4. Less Personal Intrusions
If you’re a doctor or a teacher, you’re probably not used to friends stopping by your office and interrupting your workflow. These days though, many people who are in isolation are longing for social interactions and becoming increasingly bored.
You’ll find plenty of friends and relatives you haven’t heard from in ages calling you up and wanting to talk. If you indulge everyone, you’ll be perceived as the good guy; but it may cause you to miss deadlines, procrastinate, and lose focus.
So, you need to inform others that intruding in your workspace is not a possibility, even in the wake of the current crisis. Tell others what your work hours are at home, so they know when not to call you.
5. Maintaining Work Communication
We don’t have to explain more specifically just how important it is to maintain professional communications. You need to employ as much video communication as you possibly would, particularly now that everyone’s isolated.
If your company has managed to migrate to a remote virtual workspace; make sure all of the telecommuting software and tools are hooked up – stuff like Zoom. You and your office mates or team members need to be connected. And not just for work – being in quarantine is far more lonely than working from a physical office.
6. Avoiding Cabin Fever
In this situation, you’re probably spending an extraordinary amount of time stuck at home. So, if you’ve got the opportunity to go outside without interacting with others physically; make sure you take it. This is crucial for maintaining your mental health in times of crisis – you need to avoid cabin fever. Take a walk around your block, or do some gardening if you’ve got a house.
Research shows that being outdoors in nature helps clear one’s mind, relax, and lower stress. And when you’re at home after work hours, try to relax as much as possible by cooking a fun meal, or seeing a good film.
Use Skype, Facetime, Facebook, etc. to stay in touch with all of your friends, so that your social life retains at least some semblance to the norm in these difficult times. This is particularly important if you’re someone who’s been used to having a thriving social life before the pandemic; having such a drastic shift from being an extrovert to self-isolation is bound to be difficult. Luckily, there are plenty of social networks and software tools that can help mitigate the adverse psychological effects.
7. Maintaining Workspace Hygiene (and Noticing New Things)
This one is a must but doesn’t have to be that hard in the time of complete isolation. We have more time than ever (yes – hypothetically, and from just one perspective) so you’ll now probably be noticing different new ways to improve your home.

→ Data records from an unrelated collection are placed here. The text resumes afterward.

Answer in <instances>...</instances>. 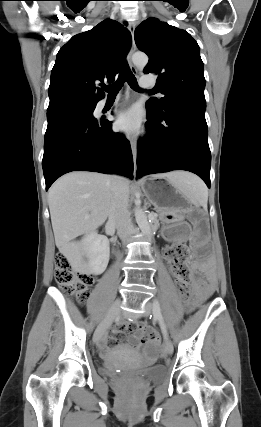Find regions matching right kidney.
<instances>
[{"label": "right kidney", "mask_w": 261, "mask_h": 427, "mask_svg": "<svg viewBox=\"0 0 261 427\" xmlns=\"http://www.w3.org/2000/svg\"><path fill=\"white\" fill-rule=\"evenodd\" d=\"M82 246L87 257V271L96 275L102 274L110 257L107 237L99 235L96 231L89 232L84 236Z\"/></svg>", "instance_id": "ca27d5eb"}]
</instances>
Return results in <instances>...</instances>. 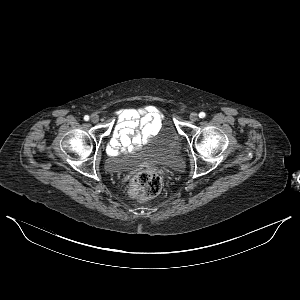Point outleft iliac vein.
<instances>
[{
	"instance_id": "obj_1",
	"label": "left iliac vein",
	"mask_w": 300,
	"mask_h": 300,
	"mask_svg": "<svg viewBox=\"0 0 300 300\" xmlns=\"http://www.w3.org/2000/svg\"><path fill=\"white\" fill-rule=\"evenodd\" d=\"M189 119L192 121V122H195L198 120V114L195 113V112H192L189 116Z\"/></svg>"
}]
</instances>
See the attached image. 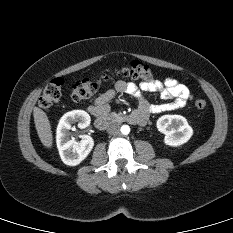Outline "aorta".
<instances>
[{"label":"aorta","mask_w":233,"mask_h":233,"mask_svg":"<svg viewBox=\"0 0 233 233\" xmlns=\"http://www.w3.org/2000/svg\"><path fill=\"white\" fill-rule=\"evenodd\" d=\"M120 131L122 134L127 135L130 132V127L128 125H122Z\"/></svg>","instance_id":"aorta-1"}]
</instances>
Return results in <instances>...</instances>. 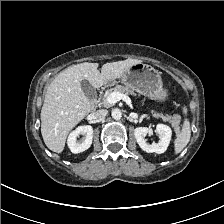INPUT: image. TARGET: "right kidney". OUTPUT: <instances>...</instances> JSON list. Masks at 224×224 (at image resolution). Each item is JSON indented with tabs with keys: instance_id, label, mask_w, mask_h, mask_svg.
I'll return each instance as SVG.
<instances>
[{
	"instance_id": "right-kidney-1",
	"label": "right kidney",
	"mask_w": 224,
	"mask_h": 224,
	"mask_svg": "<svg viewBox=\"0 0 224 224\" xmlns=\"http://www.w3.org/2000/svg\"><path fill=\"white\" fill-rule=\"evenodd\" d=\"M83 135L82 141H77V137ZM93 139V128L90 125L79 126L73 132L70 133L67 143L71 152L74 154L81 153L87 150Z\"/></svg>"
}]
</instances>
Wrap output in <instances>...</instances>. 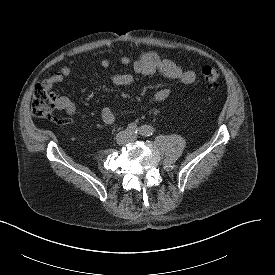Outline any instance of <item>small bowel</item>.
Returning <instances> with one entry per match:
<instances>
[{"mask_svg":"<svg viewBox=\"0 0 275 275\" xmlns=\"http://www.w3.org/2000/svg\"><path fill=\"white\" fill-rule=\"evenodd\" d=\"M119 62L124 66L132 64L133 71L142 76L160 74L169 79L179 80L184 85H190L196 79L193 71L184 69L173 61L162 59L155 52H145L133 62L128 56H122ZM100 65L102 68L107 69L110 66V61L104 58L100 61ZM71 74L72 70L70 67H63L46 79L44 84L46 87L51 88L69 78ZM110 79L114 85L121 87L129 86L134 82V76L129 73H113ZM170 93L171 89L169 87H161L154 93V99L163 101L169 97ZM57 108L68 115H74L76 112L75 105L66 97L58 99ZM101 119L105 124L111 125L115 122V115L109 107L104 106L101 109Z\"/></svg>","mask_w":275,"mask_h":275,"instance_id":"c3829d8e","label":"small bowel"}]
</instances>
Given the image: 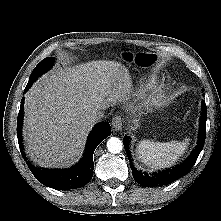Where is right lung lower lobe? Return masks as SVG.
Wrapping results in <instances>:
<instances>
[{
	"label": "right lung lower lobe",
	"instance_id": "1",
	"mask_svg": "<svg viewBox=\"0 0 221 221\" xmlns=\"http://www.w3.org/2000/svg\"><path fill=\"white\" fill-rule=\"evenodd\" d=\"M32 85V84H31ZM26 86L24 92H26L30 86ZM23 98L21 100L20 111L17 119V137L21 154L24 160L25 157L22 140H21V127L23 119ZM111 134V127L108 122L99 123L91 132L86 151L83 158L74 166L65 170H49L43 168H37L26 161L30 171L35 178L43 185L57 189V190H69L83 187L87 184L93 176V153L98 144Z\"/></svg>",
	"mask_w": 221,
	"mask_h": 221
}]
</instances>
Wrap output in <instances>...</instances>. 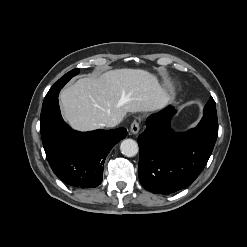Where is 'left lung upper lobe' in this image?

From things like redesigning ideas to grow your own spices to hearing strange sounds coming from the wall like this family once did… You may start experiencing your home quite differently than before, seeing small details, making small improvements and keeping things tidy all the time. If you do hear some noises coming from your all, though, take care to not take any action without a real pro – Especially if the bees are the case. You may want to actually provide the habitat like people sometimes do.
If you do all of that right from the get-go and organize your professional life so that it doesn’t completely snuff out the home life, you will have an easier time working from home in the weeks and months to come!